Тут прямо во весь экран с громким звуком: «В-вух!» – высунулось привидение. От неожиданности из Вички предательски вырвалась горячая струйка и обмочила трусики. А всё потому, что пока верхняя дырочка (рот) была напряжена от пения – нижняя-то оказалась не подготовленной, расслабленной.

Вот и избушка Прокопьевны. Ура, не заперто! Пахучие тесные сени. Войлочная драная дверь, будто об неё точили когти кошки. Скрипучие половицы, рассохшиеся как… Не надо об этом думать.

Заполошно стучат ходики. В темноте белеет холодильник. Недавно была гроза. Во время одной особенно сильной молнии холодильник всхлипнул, затрясся и отключился. Прокопьевна трижды поплевала, перекрестила его – холодильник вздрогнул, ожил и зашумел, заработал.

У окна под игрушечным лоскутным одеялом на коечке едва виднеется кучка тряпья.
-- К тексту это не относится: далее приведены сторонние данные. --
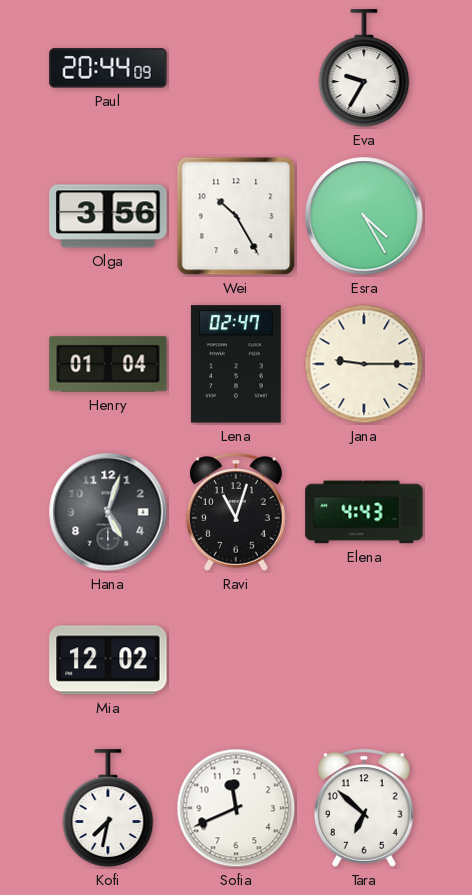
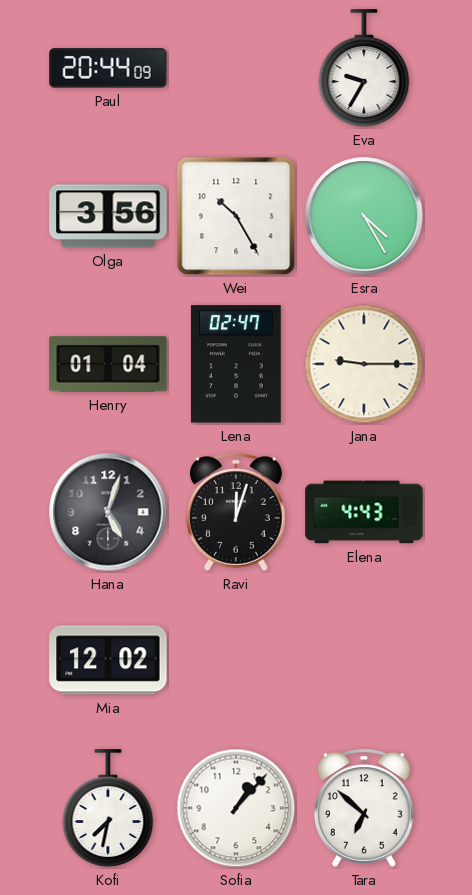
Ravi: 11:03 -> 12:03
Sofia: 11:41 -> 1:07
– Прокопьевна! – робко зовёт Вичка.

Кучка не шевелится. В лунном свете полуоткрыт стеклянный глаз, мёртво торчит костяной носик. Вичка дотрагивается и в ужасе отдёргивает руку. Прижимает стиснутые кулачки ко рту – и отступает, пятится к дверям. Всюду Смерть, и ничего уже не исправить, и никогда не взойдёт солнце. Умрёт Вичка, умрут мама и баба Дора. И только на пустой земле, шевеля сухую траву, будут тоскливо голосить ветра голосом Витаса.

В эту минуту слышится живой тонкий носовой свист.

– Чё, чё ты? – Кучка с голосом Прокопьевны шевелится, кашляет, садится, свесив ножки. – Дрожишь вся, испугалась? Не реви, айда сюда, укутаю… Думала, обманула, померла? Небось, вон она я, никуда не делась. Живая, жива-ая… – и грецкие орешки щёчек мелко трясутся в добродушном смехе.